Saved data entries
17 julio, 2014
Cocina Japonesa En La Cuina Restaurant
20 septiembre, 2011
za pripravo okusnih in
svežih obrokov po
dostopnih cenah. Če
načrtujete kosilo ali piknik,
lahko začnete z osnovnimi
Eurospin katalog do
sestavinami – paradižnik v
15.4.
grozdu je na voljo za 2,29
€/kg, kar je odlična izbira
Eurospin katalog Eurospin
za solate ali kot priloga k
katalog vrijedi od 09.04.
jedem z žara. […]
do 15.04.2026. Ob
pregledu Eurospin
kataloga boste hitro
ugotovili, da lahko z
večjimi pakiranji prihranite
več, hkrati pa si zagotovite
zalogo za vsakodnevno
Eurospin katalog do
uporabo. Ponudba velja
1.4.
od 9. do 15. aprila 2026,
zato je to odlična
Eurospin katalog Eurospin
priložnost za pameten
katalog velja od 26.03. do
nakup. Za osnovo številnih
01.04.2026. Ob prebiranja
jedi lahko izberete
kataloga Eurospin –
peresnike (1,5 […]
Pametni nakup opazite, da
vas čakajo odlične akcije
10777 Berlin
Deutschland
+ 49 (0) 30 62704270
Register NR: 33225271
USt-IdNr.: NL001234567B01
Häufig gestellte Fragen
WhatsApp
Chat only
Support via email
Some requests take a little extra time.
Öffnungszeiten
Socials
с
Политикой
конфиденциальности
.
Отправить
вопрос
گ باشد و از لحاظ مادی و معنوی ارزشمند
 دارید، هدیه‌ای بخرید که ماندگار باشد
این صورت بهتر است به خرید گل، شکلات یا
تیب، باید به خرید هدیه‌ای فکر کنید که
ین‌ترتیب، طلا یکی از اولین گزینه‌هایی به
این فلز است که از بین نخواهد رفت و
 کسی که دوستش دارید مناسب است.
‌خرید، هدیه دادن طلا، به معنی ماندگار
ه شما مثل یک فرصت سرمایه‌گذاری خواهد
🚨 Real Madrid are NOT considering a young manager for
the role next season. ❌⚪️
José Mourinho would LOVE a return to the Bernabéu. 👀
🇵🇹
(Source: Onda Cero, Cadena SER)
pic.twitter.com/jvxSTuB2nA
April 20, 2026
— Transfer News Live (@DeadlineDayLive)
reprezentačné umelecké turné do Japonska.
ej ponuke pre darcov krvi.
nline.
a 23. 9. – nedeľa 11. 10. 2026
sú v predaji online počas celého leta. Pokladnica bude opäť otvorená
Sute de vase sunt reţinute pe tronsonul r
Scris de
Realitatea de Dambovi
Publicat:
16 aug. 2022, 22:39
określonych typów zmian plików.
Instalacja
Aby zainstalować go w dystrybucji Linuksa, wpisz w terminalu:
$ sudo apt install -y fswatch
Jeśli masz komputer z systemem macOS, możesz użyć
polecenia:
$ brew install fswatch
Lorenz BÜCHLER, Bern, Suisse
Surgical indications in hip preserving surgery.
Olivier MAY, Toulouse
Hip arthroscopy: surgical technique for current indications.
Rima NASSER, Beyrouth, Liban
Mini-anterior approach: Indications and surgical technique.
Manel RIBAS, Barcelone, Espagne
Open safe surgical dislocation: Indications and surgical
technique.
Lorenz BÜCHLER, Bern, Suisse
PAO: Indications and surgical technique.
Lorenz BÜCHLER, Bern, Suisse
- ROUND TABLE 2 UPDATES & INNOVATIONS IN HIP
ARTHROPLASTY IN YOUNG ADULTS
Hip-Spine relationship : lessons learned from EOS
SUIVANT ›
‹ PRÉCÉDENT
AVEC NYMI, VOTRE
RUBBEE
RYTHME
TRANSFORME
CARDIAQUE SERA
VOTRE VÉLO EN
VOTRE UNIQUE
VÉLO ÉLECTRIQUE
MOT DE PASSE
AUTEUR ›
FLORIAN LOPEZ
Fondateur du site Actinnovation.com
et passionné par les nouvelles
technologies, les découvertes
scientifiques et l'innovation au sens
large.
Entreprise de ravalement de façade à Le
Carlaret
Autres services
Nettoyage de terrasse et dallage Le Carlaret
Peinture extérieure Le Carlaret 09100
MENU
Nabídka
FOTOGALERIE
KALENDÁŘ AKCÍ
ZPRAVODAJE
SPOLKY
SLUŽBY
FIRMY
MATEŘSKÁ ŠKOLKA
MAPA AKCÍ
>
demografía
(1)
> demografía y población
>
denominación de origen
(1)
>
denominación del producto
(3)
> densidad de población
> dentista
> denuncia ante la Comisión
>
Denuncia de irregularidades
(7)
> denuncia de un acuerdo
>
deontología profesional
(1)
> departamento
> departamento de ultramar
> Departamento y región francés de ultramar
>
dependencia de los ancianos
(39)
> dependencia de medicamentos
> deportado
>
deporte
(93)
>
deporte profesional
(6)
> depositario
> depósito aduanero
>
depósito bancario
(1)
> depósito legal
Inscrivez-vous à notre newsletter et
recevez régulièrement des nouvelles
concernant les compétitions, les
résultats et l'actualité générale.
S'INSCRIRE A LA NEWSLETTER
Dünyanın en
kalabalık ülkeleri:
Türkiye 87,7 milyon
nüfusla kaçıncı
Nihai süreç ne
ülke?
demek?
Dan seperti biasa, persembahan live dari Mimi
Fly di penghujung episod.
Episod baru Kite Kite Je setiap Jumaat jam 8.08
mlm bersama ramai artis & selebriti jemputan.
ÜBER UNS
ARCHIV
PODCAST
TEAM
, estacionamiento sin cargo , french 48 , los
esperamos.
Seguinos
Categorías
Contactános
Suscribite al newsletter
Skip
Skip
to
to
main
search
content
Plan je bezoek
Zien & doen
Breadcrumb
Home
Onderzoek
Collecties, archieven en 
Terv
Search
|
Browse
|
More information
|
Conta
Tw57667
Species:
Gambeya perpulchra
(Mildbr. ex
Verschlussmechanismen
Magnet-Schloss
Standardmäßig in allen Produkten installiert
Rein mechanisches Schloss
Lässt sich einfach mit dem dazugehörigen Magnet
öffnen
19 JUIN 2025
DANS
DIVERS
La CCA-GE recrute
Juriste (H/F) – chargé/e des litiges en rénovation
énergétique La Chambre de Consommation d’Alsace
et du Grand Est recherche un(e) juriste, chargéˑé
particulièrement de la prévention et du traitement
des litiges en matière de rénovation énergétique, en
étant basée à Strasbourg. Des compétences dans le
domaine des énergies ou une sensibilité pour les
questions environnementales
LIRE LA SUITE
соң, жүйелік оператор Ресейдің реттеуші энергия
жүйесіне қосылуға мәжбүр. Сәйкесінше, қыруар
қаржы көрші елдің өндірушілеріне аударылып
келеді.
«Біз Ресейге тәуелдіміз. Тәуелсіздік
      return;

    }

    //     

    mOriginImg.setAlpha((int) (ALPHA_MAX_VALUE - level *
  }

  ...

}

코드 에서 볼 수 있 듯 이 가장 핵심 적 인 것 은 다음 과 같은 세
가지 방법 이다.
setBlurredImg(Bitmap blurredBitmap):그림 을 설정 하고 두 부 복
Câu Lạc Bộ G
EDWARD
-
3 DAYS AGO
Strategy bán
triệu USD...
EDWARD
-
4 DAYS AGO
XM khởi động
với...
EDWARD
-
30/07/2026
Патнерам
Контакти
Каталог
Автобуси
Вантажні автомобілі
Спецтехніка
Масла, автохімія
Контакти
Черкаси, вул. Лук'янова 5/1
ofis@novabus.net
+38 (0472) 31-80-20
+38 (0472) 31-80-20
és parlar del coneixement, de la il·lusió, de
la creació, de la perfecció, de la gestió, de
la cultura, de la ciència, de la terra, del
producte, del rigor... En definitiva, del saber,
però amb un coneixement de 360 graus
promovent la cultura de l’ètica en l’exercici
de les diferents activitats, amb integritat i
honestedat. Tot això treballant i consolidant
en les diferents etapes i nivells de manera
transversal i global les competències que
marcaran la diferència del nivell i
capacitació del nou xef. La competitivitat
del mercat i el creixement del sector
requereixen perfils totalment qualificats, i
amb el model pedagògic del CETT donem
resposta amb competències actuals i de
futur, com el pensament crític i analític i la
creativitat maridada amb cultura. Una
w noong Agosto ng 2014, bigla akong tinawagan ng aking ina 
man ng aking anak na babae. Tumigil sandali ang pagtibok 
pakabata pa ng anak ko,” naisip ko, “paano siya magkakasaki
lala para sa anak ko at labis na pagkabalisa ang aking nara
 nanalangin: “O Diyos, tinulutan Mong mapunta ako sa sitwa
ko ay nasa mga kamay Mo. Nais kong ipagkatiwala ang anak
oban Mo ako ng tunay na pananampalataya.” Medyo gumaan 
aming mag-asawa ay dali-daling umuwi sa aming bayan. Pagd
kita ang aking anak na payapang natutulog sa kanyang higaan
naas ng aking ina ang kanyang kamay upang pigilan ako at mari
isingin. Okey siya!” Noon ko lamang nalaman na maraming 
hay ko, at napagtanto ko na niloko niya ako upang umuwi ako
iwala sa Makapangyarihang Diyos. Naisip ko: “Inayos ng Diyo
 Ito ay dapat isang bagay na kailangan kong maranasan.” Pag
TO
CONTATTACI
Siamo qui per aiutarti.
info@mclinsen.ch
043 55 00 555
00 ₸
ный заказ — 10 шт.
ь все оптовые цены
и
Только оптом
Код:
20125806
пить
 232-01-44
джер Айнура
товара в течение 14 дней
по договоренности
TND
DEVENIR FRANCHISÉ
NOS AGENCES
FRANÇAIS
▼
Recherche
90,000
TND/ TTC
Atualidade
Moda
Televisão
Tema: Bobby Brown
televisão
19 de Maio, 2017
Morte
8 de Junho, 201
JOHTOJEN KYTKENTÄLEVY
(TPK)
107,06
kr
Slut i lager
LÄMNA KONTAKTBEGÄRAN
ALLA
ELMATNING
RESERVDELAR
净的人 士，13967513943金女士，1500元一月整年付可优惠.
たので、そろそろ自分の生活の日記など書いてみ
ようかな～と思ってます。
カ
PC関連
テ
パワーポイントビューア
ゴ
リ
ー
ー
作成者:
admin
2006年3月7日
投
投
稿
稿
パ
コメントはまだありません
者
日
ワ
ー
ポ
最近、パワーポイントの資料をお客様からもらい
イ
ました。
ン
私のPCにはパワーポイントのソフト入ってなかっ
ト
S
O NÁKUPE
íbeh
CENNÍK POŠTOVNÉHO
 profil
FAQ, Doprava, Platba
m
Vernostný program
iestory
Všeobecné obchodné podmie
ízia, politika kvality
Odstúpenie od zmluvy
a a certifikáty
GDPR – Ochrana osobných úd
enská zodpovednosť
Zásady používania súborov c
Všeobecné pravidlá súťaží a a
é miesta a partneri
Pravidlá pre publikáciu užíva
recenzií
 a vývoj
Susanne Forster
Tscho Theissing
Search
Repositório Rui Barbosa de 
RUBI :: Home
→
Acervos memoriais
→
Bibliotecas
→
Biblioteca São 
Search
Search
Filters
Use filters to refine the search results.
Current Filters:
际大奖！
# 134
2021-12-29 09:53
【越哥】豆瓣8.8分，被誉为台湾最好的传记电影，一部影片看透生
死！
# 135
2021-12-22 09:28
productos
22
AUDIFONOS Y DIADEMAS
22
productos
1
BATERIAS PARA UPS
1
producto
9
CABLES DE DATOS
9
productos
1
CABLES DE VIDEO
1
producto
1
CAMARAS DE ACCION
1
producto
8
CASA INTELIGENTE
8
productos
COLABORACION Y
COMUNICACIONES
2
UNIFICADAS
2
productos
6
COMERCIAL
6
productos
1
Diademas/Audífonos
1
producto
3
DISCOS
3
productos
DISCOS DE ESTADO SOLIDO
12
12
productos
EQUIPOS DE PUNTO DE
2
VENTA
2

▶ _Task to carry out_:
In the data above, how many lines hold the string "competències"? Give the number by itself.

▶ _Solution below_:
2